Recorded data:

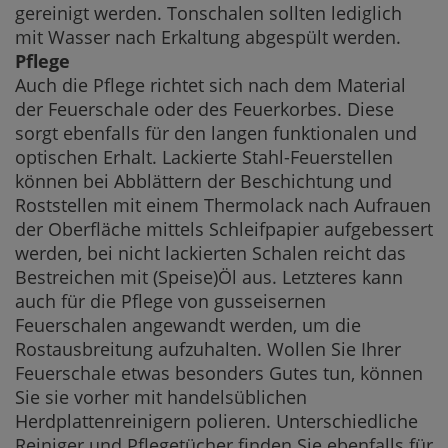
gereinigt werden. Tonschalen sollten lediglich
mit Wasser nach Erkaltung abgespült werden.
Pflege
Auch die Pflege richtet sich nach dem Material
der Feuerschale oder des Feuerkorbes. Diese
sorgt ebenfalls für den langen funktionalen und
optischen Erhalt. Lackierte Stahl-Feuerstellen
können bei Abblättern der Beschichtung und
Roststellen mit einem Thermolack nach Aufrauen
der Oberfläche mittels Schleifpapier aufgebessert
werden, bei nicht lackierten Schalen reicht das
Bestreichen mit (Speise)Öl aus. Letzteres kann
auch für die Pflege von gusseisernen
Feuerschalen angewandt werden, um die
Rostausbreitung aufzuhalten. Wollen Sie Ihrer
Feuerschale etwas besonders Gutes tun, können
Sie sie vorher mit handelsüblichen
Herdplattenreinigern polieren. Unterschiedliche
Reiniger und Pflegetücher finden Sie ebenfalls für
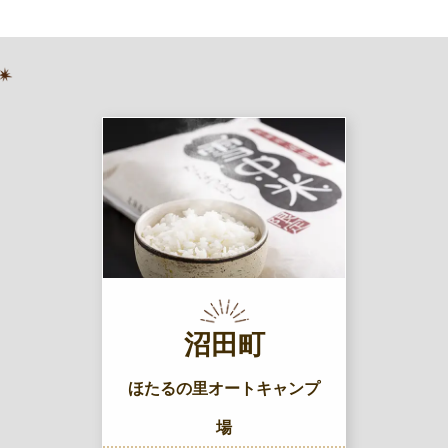
沼田町
ほたるの里オートキャンプ
場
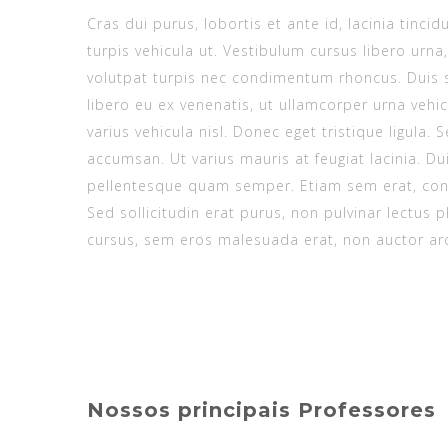
Cras dui purus, lobortis et ante id, lacinia tin
turpis vehicula ut. Vestibulum cursus libero ur
volutpat turpis nec condimentum rhoncus. Duis s
libero eu ex venenatis, ut ullamcorper urna veh
varius vehicula nisl. Donec eget tristique ligula. 
accumsan. Ut varius mauris at feugiat lacinia. D
pellentesque quam semper. Etiam sem erat, cond
Sed sollicitudin erat purus, non pulvinar lectus
cursus, sem eros malesuada erat, non auctor ar
Nossos principais Professores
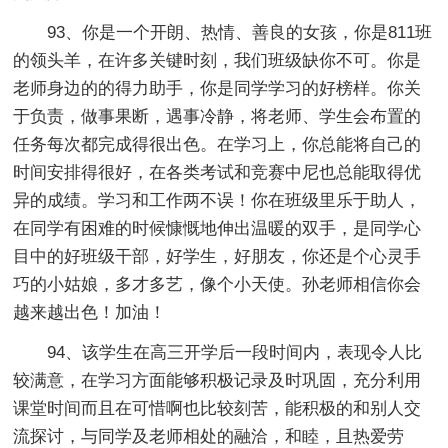
93、你是一个开朗、热情、善良的女孩，你是811班
的领头羊，在许多关键时刻，我们班级缺你不可。你是
老师身边的的得力助手，你是同学学习的好榜样。你关
于负责，做事果断，遇事冷静，将老师、学生会布置的
任务每次都完成得很出色。在学习上，你总能将自己的
时间安排得很好，在各类考试和竞赛中尼也总能取得优
异的成绩。学习和工作两不误！你在班级里乐于助人，
在同学有困难的时候慷慨地伸出温暖的双手，是同学心
目中的好班级干部，好学生，好朋友，你还是个心灵手
巧的小姑娘，多才多艺，像个小天使。孙老师相信你会
越来越出色！加油！
94、该学生在高三开学后一段时间内，表现令人比
较满意，在学习方面能够积极记录及时巩固，充分利用
课堂时间而且在可惜啊也比较刻苦，能积极的和别人交
流探讨，与同学及老师相处的融洽，和睦，且热爱劳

### [TASK DESCRIPTION]
Beginning with the line that contains "Auch die Pflege" and ending with the final line of the entries, every line must be copied exactly; the pictures must not.

### [SOLUTION]
Auch die Pflege richtet sich nach dem Material
der Feuerschale oder des Feuerkorbes. Diese
sorgt ebenfalls für den langen funktionalen und
optischen Erhalt. Lackierte Stahl-Feuerstellen
können bei Abblättern der Beschichtung und
Roststellen mit einem Thermolack nach Aufrauen
der Oberfläche mittels Schleifpapier aufgebessert
werden, bei nicht lackierten Schalen reicht das
Bestreichen mit (Speise)Öl aus. Letzteres kann
auch für die Pflege von gusseisernen
Feuerschalen angewandt werden, um die
Rostausbreitung aufzuhalten. Wollen Sie Ihrer
Feuerschale etwas besonders Gutes tun, können
Sie sie vorher mit handelsüblichen
Herdplattenreinigern polieren. Unterschiedliche
Reiniger und Pflegetücher finden Sie ebenfalls für
沼田町
ほたるの里オートキャンプ
場
Cras dui purus, lobortis et ante id, lacinia tin
turpis vehicula ut. Vestibulum cursus libero ur
volutpat turpis nec condimentum rhoncus. Duis s
libero eu ex venenatis, ut ullamcorper urna veh
varius vehicula nisl. Donec eget tristique ligula. 
accumsan. Ut varius mauris at feugiat lacinia. D
pellentesque quam semper. Etiam sem erat, cond
Sed sollicitudin erat purus, non pulvinar lectus
cursus, sem eros malesuada erat, non auctor ar
Nossos principais Professores
93、你是一个开朗、热情、善良的女孩，你是811班
的领头羊，在许多关键时刻，我们班级缺你不可。你是
老师身边的的得力助手，你是同学学习的好榜样。你关
于负责，做事果断，遇事冷静，将老师、学生会布置的
任务每次都完成得很出色。在学习上，你总能将自己的
时间安排得很好，在各类考试和竞赛中尼也总能取得优
异的成绩。学习和工作两不误！你在班级里乐于助人，
在同学有困难的时候慷慨地伸出温暖的双手，是同学心
目中的好班级干部，好学生，好朋友，你还是个心灵手
巧的小姑娘，多才多艺，像个小天使。孙老师相信你会
越来越出色！加油！
94、该学生在高三开学后一段时间内，表现令人比
较满意，在学习方面能够积极记录及时巩固，充分利用
课堂时间而且在可惜啊也比较刻苦，能积极的和别人交
流探讨，与同学及老师相处的融洽，和睦，且热爱劳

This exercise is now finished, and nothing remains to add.